--- Your instructions ---
Of all the lines in the entries below, give again exactly those starting at the line containing "Kız Bebekler Ne Zaman Yürür? Erkek B" and ending at the line containing "a.s. a další", both ends included, and no others.

--- Supplied records ---
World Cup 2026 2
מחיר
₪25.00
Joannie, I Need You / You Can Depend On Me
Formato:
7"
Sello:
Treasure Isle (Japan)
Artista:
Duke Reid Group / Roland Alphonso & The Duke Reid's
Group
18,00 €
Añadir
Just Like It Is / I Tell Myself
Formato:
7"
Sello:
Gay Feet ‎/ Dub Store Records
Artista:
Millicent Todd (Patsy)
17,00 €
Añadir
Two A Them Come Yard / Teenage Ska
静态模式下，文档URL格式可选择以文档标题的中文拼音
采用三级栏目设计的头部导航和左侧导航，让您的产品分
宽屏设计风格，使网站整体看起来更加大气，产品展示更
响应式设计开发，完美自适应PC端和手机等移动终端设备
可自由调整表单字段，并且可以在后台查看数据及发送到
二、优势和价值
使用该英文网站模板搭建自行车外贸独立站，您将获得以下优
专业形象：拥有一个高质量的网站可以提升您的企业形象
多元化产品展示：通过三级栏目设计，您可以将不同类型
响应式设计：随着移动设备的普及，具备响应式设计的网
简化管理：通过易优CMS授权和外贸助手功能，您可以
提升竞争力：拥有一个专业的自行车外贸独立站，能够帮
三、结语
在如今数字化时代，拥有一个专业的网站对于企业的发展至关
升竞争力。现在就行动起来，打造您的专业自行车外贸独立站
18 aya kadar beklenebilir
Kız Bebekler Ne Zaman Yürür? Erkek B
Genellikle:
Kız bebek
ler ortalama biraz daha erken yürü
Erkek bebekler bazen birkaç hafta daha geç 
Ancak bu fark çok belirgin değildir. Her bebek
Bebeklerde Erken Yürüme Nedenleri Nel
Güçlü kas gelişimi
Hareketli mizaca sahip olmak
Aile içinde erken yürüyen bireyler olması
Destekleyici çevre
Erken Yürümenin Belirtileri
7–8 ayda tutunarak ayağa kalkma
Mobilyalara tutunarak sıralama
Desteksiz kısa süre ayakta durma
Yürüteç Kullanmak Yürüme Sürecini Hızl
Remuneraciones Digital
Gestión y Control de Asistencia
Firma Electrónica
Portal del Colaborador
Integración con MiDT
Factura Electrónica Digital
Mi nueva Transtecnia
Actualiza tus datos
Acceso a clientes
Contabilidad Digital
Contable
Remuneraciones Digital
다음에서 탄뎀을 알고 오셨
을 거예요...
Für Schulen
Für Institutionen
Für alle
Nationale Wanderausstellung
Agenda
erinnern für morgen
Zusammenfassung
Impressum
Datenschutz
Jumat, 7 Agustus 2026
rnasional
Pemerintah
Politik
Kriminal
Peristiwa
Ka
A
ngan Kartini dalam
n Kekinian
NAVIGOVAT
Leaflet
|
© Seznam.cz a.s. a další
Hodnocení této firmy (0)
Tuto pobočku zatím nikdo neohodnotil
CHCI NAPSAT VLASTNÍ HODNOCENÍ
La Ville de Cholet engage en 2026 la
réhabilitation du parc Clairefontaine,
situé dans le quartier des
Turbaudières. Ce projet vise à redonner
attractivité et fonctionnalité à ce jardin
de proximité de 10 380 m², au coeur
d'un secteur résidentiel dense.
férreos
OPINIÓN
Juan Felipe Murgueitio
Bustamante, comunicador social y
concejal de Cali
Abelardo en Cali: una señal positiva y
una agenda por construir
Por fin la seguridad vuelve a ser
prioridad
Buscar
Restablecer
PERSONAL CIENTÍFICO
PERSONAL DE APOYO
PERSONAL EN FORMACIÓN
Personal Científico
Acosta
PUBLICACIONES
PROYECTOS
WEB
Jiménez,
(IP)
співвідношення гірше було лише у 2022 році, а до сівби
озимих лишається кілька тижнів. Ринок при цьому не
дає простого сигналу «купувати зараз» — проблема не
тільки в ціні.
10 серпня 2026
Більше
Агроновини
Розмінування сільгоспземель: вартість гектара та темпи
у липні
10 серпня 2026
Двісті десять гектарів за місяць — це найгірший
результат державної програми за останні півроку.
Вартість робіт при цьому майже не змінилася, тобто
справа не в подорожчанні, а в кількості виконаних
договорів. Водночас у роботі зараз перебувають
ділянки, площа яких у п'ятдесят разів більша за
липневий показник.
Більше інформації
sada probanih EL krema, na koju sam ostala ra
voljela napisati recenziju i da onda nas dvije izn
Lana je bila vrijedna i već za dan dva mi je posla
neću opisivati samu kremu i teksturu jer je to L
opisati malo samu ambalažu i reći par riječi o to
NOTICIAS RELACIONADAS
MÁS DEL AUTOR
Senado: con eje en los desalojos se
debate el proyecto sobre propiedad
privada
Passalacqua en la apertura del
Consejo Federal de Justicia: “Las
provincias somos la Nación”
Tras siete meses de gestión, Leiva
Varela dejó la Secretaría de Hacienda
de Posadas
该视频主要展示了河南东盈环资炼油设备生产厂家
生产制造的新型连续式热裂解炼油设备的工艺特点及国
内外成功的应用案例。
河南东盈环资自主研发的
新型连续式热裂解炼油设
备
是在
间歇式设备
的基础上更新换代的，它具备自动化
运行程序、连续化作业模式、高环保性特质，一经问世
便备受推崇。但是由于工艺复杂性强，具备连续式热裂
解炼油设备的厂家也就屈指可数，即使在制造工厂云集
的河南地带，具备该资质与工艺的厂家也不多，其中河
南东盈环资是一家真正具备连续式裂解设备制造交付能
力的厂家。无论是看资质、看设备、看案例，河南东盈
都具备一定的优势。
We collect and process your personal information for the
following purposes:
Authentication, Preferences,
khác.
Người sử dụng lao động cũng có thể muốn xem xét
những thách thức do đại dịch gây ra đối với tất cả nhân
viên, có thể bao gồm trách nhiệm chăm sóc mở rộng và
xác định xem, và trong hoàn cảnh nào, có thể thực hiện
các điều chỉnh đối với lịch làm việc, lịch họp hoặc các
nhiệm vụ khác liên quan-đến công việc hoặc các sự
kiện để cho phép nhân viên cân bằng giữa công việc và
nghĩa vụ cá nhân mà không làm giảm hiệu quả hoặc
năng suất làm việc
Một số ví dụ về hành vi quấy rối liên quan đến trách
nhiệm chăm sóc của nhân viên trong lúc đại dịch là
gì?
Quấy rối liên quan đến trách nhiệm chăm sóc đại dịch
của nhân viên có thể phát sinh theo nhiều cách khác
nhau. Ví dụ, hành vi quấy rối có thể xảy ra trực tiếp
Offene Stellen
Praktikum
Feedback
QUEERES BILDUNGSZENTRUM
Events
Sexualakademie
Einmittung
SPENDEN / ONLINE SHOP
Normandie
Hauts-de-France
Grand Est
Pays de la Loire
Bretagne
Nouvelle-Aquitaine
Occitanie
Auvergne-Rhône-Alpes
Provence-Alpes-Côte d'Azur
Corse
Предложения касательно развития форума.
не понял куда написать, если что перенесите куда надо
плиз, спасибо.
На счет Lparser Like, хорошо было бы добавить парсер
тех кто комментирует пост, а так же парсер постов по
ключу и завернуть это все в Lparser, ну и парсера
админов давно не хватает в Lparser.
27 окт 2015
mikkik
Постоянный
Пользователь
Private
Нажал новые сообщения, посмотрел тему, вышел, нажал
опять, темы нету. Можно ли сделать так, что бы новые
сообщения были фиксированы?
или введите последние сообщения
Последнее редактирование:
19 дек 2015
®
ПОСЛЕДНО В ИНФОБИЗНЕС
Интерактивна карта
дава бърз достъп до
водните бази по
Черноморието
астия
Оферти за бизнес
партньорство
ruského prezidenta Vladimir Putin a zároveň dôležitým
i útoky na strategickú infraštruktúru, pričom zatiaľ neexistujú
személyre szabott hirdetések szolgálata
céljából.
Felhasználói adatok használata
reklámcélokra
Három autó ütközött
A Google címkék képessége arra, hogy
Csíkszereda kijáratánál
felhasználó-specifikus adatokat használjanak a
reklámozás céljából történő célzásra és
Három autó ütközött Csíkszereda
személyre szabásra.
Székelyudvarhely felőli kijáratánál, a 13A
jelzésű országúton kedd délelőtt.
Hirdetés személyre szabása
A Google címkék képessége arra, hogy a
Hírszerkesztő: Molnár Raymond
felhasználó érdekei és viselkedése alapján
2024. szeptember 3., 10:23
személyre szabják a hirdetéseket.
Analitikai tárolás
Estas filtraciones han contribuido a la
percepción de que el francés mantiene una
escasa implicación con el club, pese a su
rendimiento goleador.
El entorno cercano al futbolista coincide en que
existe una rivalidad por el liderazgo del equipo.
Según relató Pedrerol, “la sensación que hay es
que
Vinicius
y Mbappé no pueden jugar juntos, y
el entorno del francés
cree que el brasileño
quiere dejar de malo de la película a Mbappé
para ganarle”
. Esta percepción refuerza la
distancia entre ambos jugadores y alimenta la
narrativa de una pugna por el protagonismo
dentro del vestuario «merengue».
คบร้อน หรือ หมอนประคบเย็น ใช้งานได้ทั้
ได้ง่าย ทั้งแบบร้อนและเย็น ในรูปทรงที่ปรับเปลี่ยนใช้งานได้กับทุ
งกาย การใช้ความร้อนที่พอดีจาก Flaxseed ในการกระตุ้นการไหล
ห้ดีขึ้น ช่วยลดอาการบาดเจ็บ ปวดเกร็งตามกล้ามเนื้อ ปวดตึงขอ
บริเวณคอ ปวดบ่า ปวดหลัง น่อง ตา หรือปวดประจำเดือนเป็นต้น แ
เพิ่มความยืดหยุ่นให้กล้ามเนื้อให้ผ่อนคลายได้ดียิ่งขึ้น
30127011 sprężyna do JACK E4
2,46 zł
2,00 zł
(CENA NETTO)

--- Answer section ---
Kız Bebekler Ne Zaman Yürür? Erkek B
Genellikle:
Kız bebek
ler ortalama biraz daha erken yürü
Erkek bebekler bazen birkaç hafta daha geç 
Ancak bu fark çok belirgin değildir. Her bebek
Bebeklerde Erken Yürüme Nedenleri Nel
Güçlü kas gelişimi
Hareketli mizaca sahip olmak
Aile içinde erken yürüyen bireyler olması
Destekleyici çevre
Erken Yürümenin Belirtileri
7–8 ayda tutunarak ayağa kalkma
Mobilyalara tutunarak sıralama
Desteksiz kısa süre ayakta durma
Yürüteç Kullanmak Yürüme Sürecini Hızl
Remuneraciones Digital
Gestión y Control de Asistencia
Firma Electrónica
Portal del Colaborador
Integración con MiDT
Factura Electrónica Digital
Mi nueva Transtecnia
Actualiza tus datos
Acceso a clientes
Contabilidad Digital
Contable
Remuneraciones Digital
다음에서 탄뎀을 알고 오셨
을 거예요...
Für Schulen
Für Institutionen
Für alle
Nationale Wanderausstellung
Agenda
erinnern für morgen
Zusammenfassung
Impressum
Datenschutz
Jumat, 7 Agustus 2026
rnasional
Pemerintah
Politik
Kriminal
Peristiwa
Ka
A
ngan Kartini dalam
n Kekinian
NAVIGOVAT
Leaflet
|
© Seznam.cz a.s. a další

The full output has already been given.